A faithful copy of the data below is required, leaving out every picture.

Saved data entries:
"""

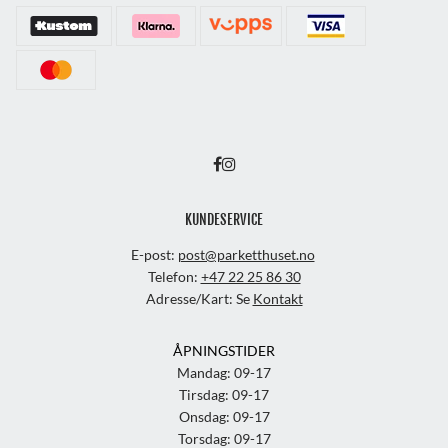
KUNDESERVICE
E-post:
post@parketthuset.no
Telefon:
+47 22 25 86 30
Adresse/Kart: Se
Kontakt
ÅPNINGSTIDER
Mandag: 09-17
Tirsdag: 09-17
Onsdag: 09-17
Torsdag: 09-17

"""

ANSWER BOX =>
KUNDESERVICE
E-post:
post@parketthuset.no
Telefon:
+47 22 25 86 30
Adresse/Kart: Se
Kontakt
ÅPNINGSTIDER
Mandag: 09-17
Tirsdag: 09-17
Onsdag: 09-17
Torsdag: 09-17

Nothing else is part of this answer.